Несмотря на то что русак полуторавековой давности много доброго и недоброго оставил в наследство современному русаку, он до такой степени малодоступен нам как духовный и психический феномен, что проникнуться им можно только при значительных допусках на логическое обобщение и догадку. Тем более что, по сути дела, единственный источник познания русака полуторавековой давности – его собственные поступки.

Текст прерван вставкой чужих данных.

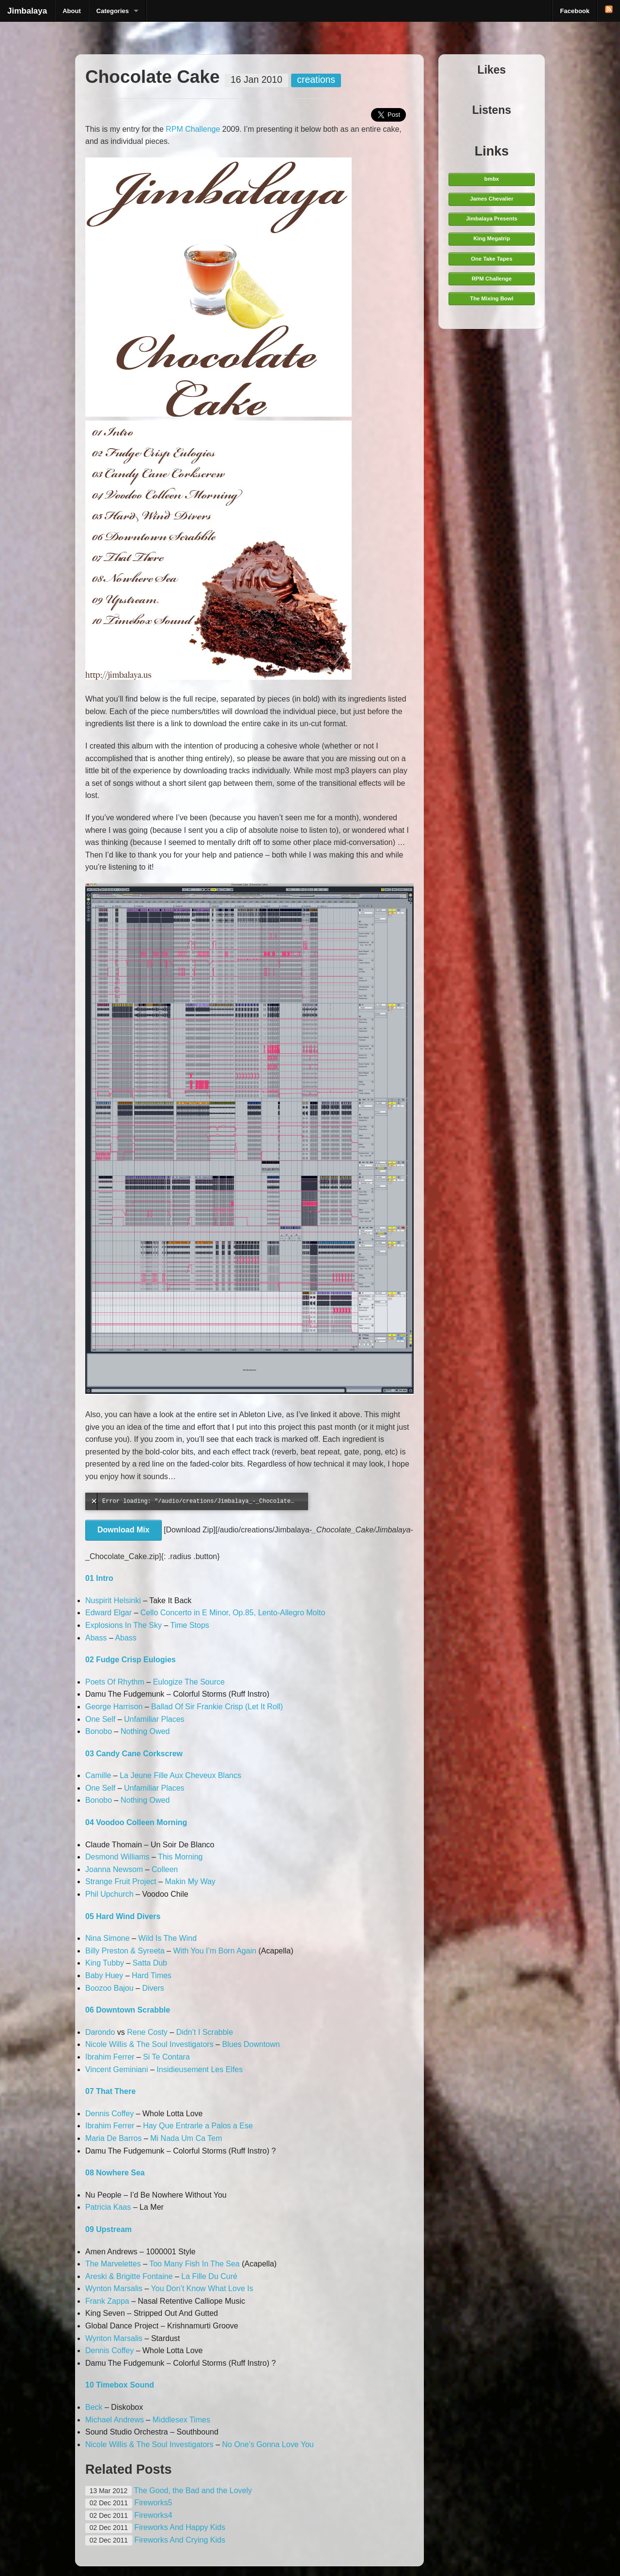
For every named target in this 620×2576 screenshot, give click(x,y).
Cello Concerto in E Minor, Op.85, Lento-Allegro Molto (233, 1612)
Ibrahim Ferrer (109, 2057)
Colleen (165, 1869)
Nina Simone (107, 1938)
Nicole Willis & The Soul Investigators (149, 2044)
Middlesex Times (181, 2420)
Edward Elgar (108, 1612)
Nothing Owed (145, 1731)
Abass (96, 1638)
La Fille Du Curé (209, 2276)
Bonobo (98, 1731)
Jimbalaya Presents (491, 218)
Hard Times (151, 1975)
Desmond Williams (117, 1857)
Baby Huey (104, 1975)
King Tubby (104, 1963)
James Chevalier (491, 199)
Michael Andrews (114, 2420)
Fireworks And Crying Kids (179, 2540)
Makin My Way (190, 1881)
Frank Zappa (107, 2301)
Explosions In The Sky (123, 1625)
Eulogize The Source (189, 1682)
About (71, 11)
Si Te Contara (166, 2057)
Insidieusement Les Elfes (199, 2069)
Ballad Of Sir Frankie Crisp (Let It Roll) (217, 1706)
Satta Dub (150, 1963)
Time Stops (189, 1625)
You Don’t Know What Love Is (202, 2288)
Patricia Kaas (108, 2207)
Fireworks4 (153, 2515)
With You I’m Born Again (214, 1951)
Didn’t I (188, 2032)
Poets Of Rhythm (114, 1682)
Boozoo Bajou (109, 1988)
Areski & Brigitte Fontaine (129, 2276)
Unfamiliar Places (154, 1719)
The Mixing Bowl (491, 298)
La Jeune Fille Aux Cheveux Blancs (180, 1775)
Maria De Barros (113, 2138)
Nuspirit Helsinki (113, 1600)
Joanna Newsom (114, 1869)
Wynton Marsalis (113, 2288)
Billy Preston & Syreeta (125, 1951)
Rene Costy (147, 2032)
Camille (98, 1775)
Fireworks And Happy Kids (179, 2527)
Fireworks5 (153, 2502)
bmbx (491, 179)
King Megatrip (491, 238)
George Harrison (113, 1706)
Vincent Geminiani (116, 2069)
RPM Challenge (193, 129)
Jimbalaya (27, 11)
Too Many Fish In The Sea (194, 2264)
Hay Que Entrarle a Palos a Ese (198, 2126)
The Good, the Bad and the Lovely (193, 2490)
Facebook (574, 11)
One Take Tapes (491, 259)
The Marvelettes (113, 2264)
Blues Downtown (251, 2044)
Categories (112, 11)
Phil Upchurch (109, 1894)
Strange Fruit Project (120, 1881)
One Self (100, 1719)
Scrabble (217, 2032)
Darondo (100, 2032)
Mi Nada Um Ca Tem (186, 2138)
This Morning (180, 1857)
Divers (153, 1988)
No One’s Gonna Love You (268, 2444)
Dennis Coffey (109, 2113)
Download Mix (123, 1530)
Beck (94, 2407)
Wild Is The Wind (167, 1938)
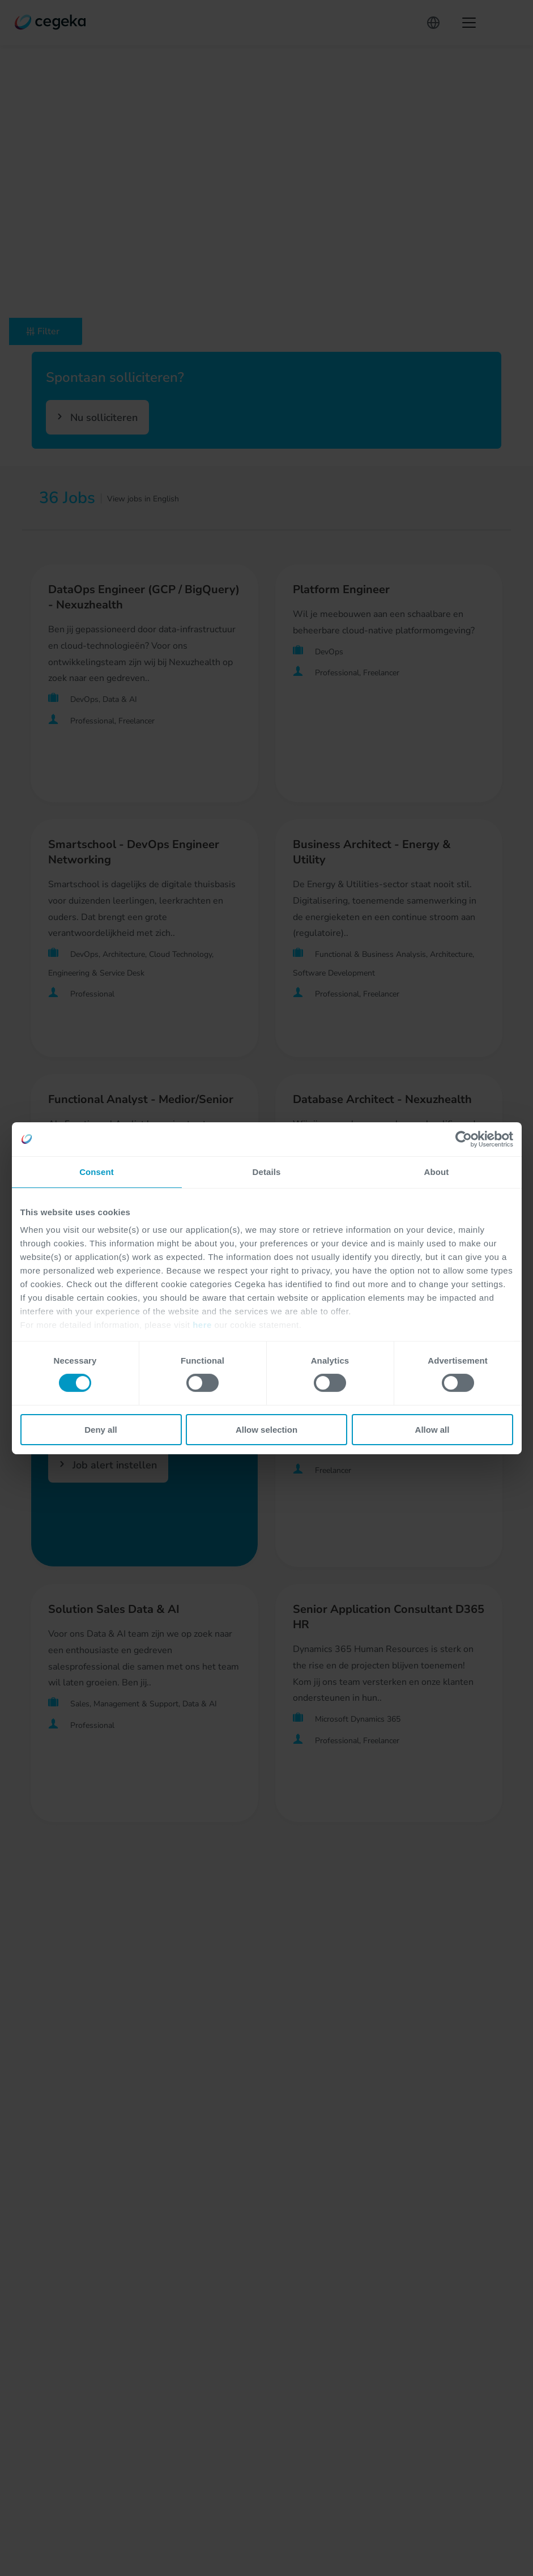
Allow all (432, 1429)
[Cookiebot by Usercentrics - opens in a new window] (463, 1138)
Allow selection (266, 1429)
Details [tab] (267, 1171)
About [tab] (436, 1171)
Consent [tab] (96, 1171)
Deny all (100, 1429)
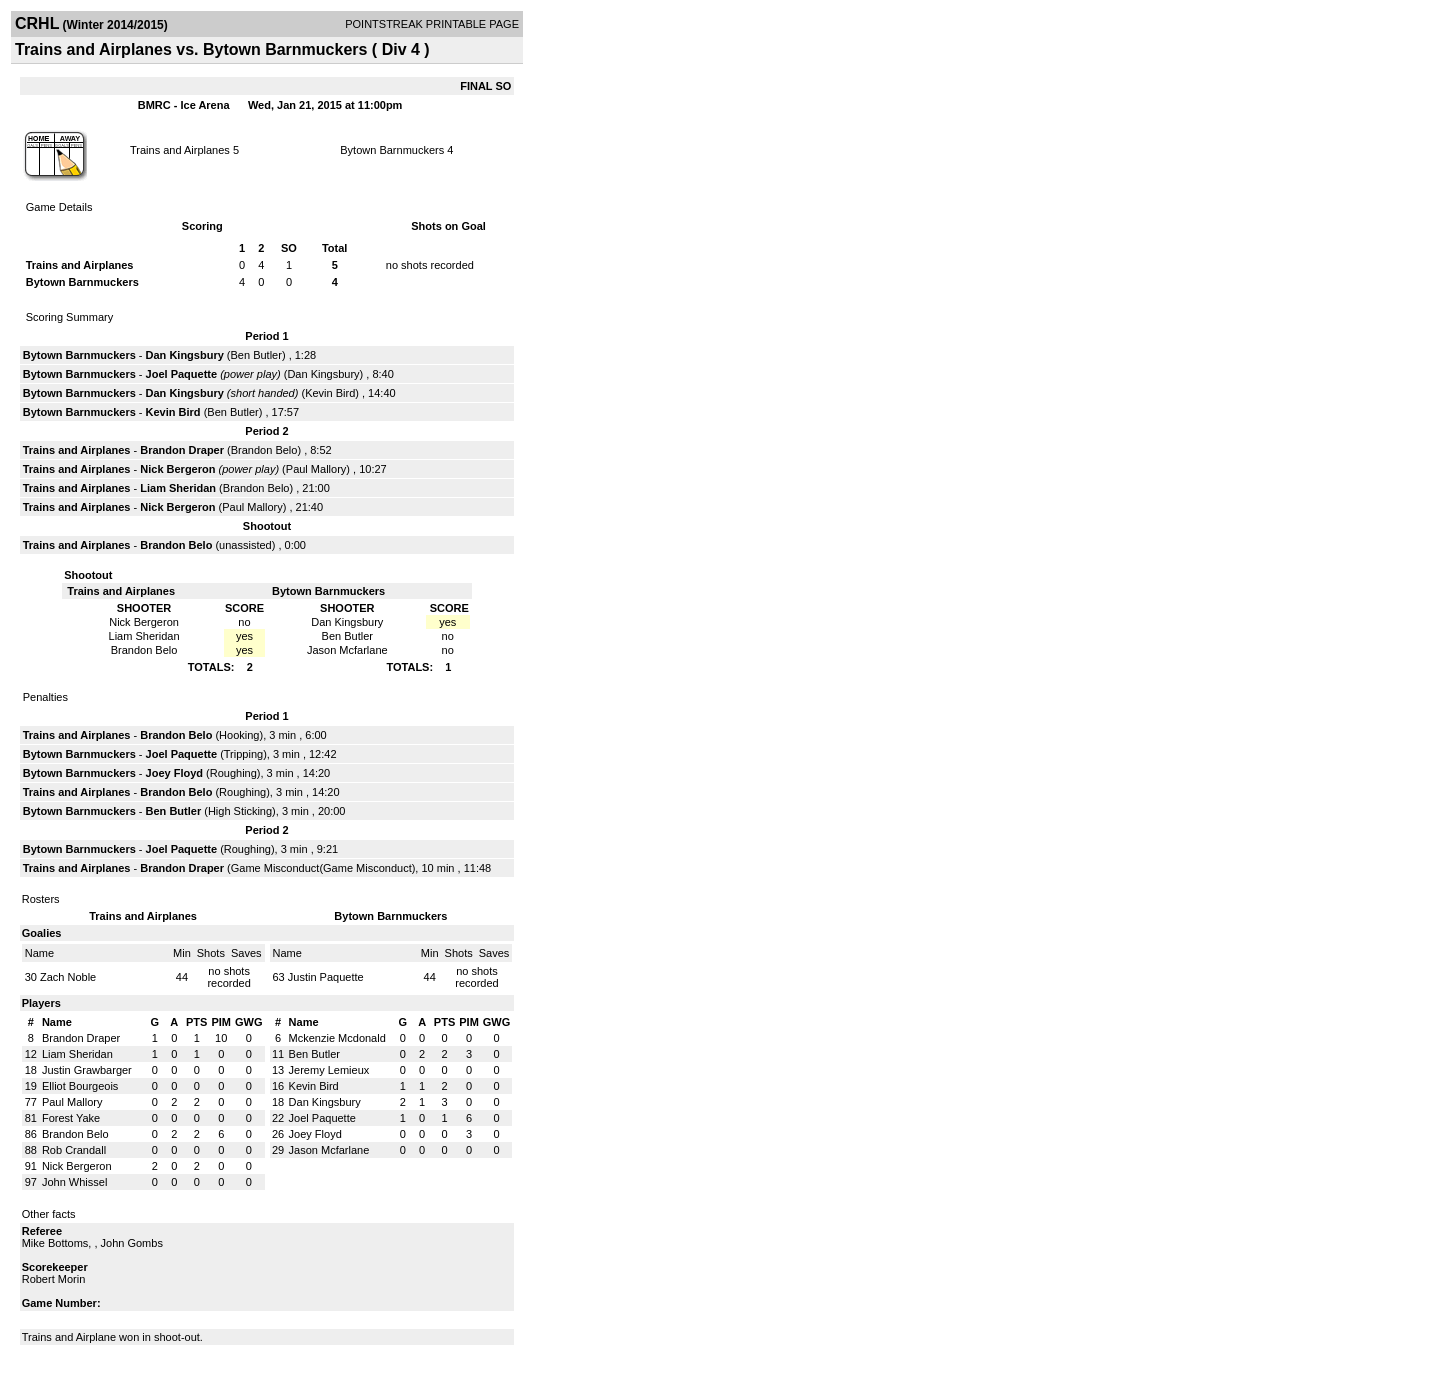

Впрочем, коэффициент духа или человекочеловеческий знаменатель для тех сил, которые зимой 1825 года действовали в охранительном направлении, выводится относительно просто: поскольку над этими силами тяготела традиция, поскольку на императора Николая Павловича работало обаяние его бесконечной власти и поскольку за подчинение его обаянию платили, а за неподчинение наказывали, то глупым, скудно образованным, оголтело дисциплинированным и даже умным, по-своему нравственным, но малодуховным людям было выгодно действие в охранительном направлении, восходящее в конечном итоге к банальным идеалам сытости и покоя. Стало быть, человекочеловеческий знаменатель для поручика Философова, штабс-капитана Бакунина, рейткнехта Лондыря, конно-пионерного унтера Мейендорфа и еще многих тысяч русских людей, выступивших против декабристов на севере и на юге, будет некая побудительная величина, которая опирается на инстинкт самосохранения, как формула на константу. Кроме того, на стороне Николая Павловича была сила, не поддающаяся никакому анализу, а именно вопиющая, наступательная безнравственность, таинственная и неутолимая, как психическая болезнь. Чтобы хоть сколько-нибудь ощутить историческое значение этой силы, следовало бы присмотреться к какому-нибудь ее представителю, скажем, к Ивану Васильевичу Шервуду-Верному, выдавшему Южное общество декабристов.